Typically, materials in need of conservation treatment are identified through five main sources:
From the shelf as a result of systematic survey, through acquisitions via gift or purchase, or through reader use, or through transfer. Or, as identified for exhibition purposes.
- Systematic Survey - Most surveys carried out on vault collections are comprehensive, in that every item within a particular area is examined and the need for conservation action noted. These surveys are not condition surveys, in that they identify materials for specific forms of treatment rather than by condition. Book collections are surveyed by the Conservation Liaison, with the survey results tabulated to provide data to help with the drafting of grant proposals. Books are drawn from the collection for treatment in accordance with the rate at which the books can be treated and within the limits of the grant award. The Conservation Liaison selects books from the shelf in groups according to the type of treatment needed, and ensures that they are fully charged to Conservation and that the treatment documentation is created. Non-book materials (i.e. paper documents, maps, art-on-paper, drawings, etc) have been more difficult to systematize in a similar way. Some surveys were conducted as needed by the paper conservators with the assistance of interns and/or student assistants.
- Acquisitions - The procedures in place for books require that items newly acquired be examined by Rare Books and Manuscripts (RMC) staff. If an item(s) is clearly in need of treatment before first-time shelving, it is brought to the attention of the Conservation Liaison who prepares the documentation and transfers it to the Conservation Lab. If the item can be treated within a short time frame, it is treated and returned to the vault through the Conservation Liaison. If the treatment cannot be completed within a short time, the item is stabilized prior to shelving, and the item noted by the Conservation Liaison for future treatment. The practice that has developed for non-book items, are more often driven either by necessity for upcoming exhibits, or through grants obtained by either RMC or the Conservation Unit. Other non-book items which are not in need of complex conservation treatment may require more effective housing and/or stabilization and more minor repair. These are handled through the Conservation Liaison in the manner described in that section.
- Identified Through Reader Use - When a reader requests a book or document for research, if it is found to be damaged or deteriorated, it is set aside for treatment after reader use. It is then brought to the attention of the Conservation Liaison who adds it to the database and ensures that the book is treated in a timely fashion. This category generally takes precedence over the other categories as it is generally considered that the best predictor of future use is immediate past use.
- Identified Through Transfer to the Vault - Many of the items identified as appropriate for transfer to the safety of the vault are spotted by the Conservation Liaison in the Olin general stacks or are transferred by the Curator of Rare Books using a date/value formula. After verification of the transfer, the items are treated and shelved in the vault.

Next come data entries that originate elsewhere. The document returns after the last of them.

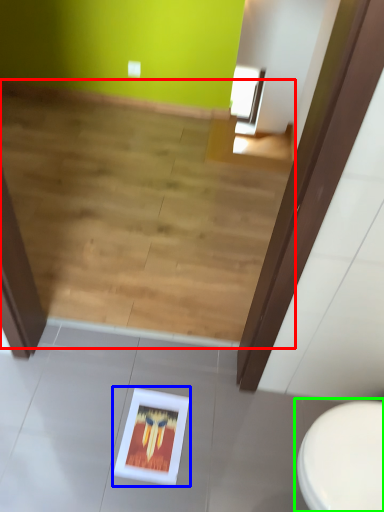 Question: Which is farther away from stairwell (highlighted by a red box)? picture frame (highlighted by a blue box) or toilet (highlighted by a green box)?

Choices:
 (A) picture frame
 (B) toilet

Answer: (B) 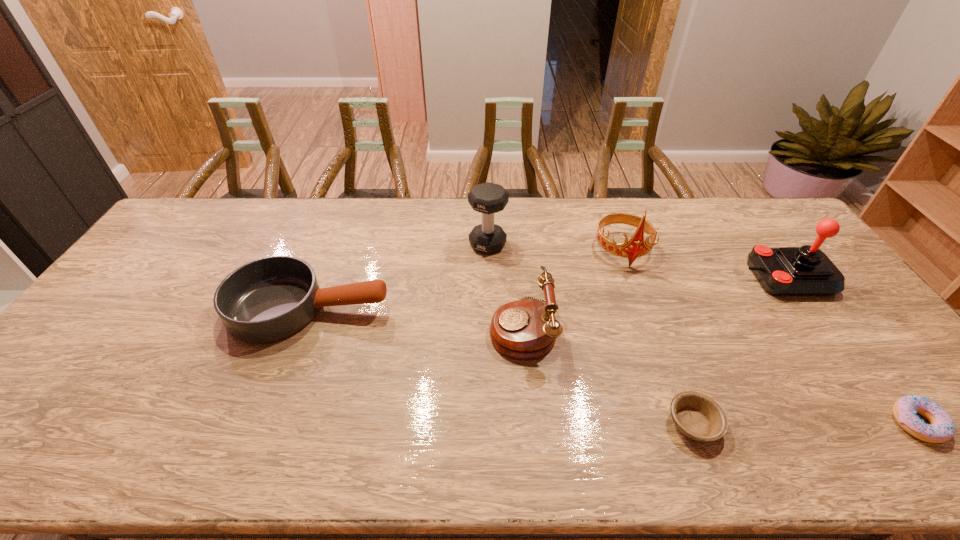 Identify the location of free location located on the base of the joystick. (722, 278).

You are a GUI agent. You are given a task and a screenshot of the screen. Output one action in this format:
    pyautogui.click(x=<x>, y=<y>)
    Task: Click on the vacant space located 0.290m on the base of the joystick
    The image size is (960, 540).
    Given the screenshot: What is the action you would take?
    pyautogui.click(x=650, y=278)

Find the location of `free space located 0.400m on the front of the dumbbell`. free space located 0.400m on the front of the dumbbell is located at coordinates (490, 358).

Identify the location of vacant area situated 0.160m on the dial of the fourth shortest object. This screenshot has height=540, width=960. (431, 327).

Find the location of a particular element. This screenshot has width=960, height=540. free location located on the dial of the fourth shortest object is located at coordinates (428, 327).

You are a GUI agent. You are given a task and a screenshot of the screen. Output one action in this format:
    pyautogui.click(x=<x>, y=<y>)
    Task: Click on the vacant space located 0.250m on the dial of the fourth shortest object
    The image size is (960, 540).
    Given the screenshot: What is the action you would take?
    pyautogui.click(x=399, y=327)

You are a GUI agent. You are given a task and a screenshot of the screen. Output one action in this format:
    pyautogui.click(x=<x>, y=<y>)
    Task: Click on the vacant area situated 0.300m on the handle side of the pan
    The image size is (960, 540).
    Given the screenshot: What is the action you would take?
    pyautogui.click(x=493, y=308)

You are a GUI agent. You are given a task and a screenshot of the screen. Output one action in this format:
    pyautogui.click(x=<x>, y=<y>)
    Task: Click on the vacant space located on the left of the doughnut
    
    Given the screenshot: What is the action you would take?
    pyautogui.click(x=796, y=423)

I want to click on free spot located on the back of the shortest object, so click(656, 323).

Locate an element on the screen. The height and width of the screenshot is (540, 960). tiara present at the far edge is located at coordinates (636, 247).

- Identification for Exhibition - Materials in need of treatment which will be used for an upcoming exhibition, are referred for treatment though the Conservation Liaison, with a clear stated deadline for completion. It is preferable that materials selected for exhibition be shown at their best so that this treatment takes priority.
In general, the current practice for surveying, selecting, and treating books is working well. Non-book materials are more difficult to organize because of the need for more specialized staff to conduct the surveys. However, it is important that non-book collections considered to be of current importance should be surveyed with a view to improving housing and general arrangement as well as selecting items for treatment. Non-book items are usually examined by our paper & photographic conservator, who would make recommendations on rehousing or stabilization. The role of the Conservation Liaison would be to act as facilitator when the items are requested for treatment.
On a regular basis the paper and photograph conservator meets with the appropriate RMC person and review the materials in the decisive area. The conservator determines if, and what form of treatment, the materials would receive, and record the recommendations for each item. The Conservation Liaison then follows up and creates treatment records and/or a database entry for each item, and arranges a treatment schedule. If an item requires urgent treatment because of its condition or high level of use, it would be regarded as a priority item and treated accordingly.
This approach establishes a regular schedule and causes the conservator and curatorial staff to interact for the good of the material. The resulting dialogue ensures that issues relating to cost, value, and context, are a part of the decision-making process. Items can be examined in the context of a collection or common group, and perhaps lead to a project approach appropriate for grant funding.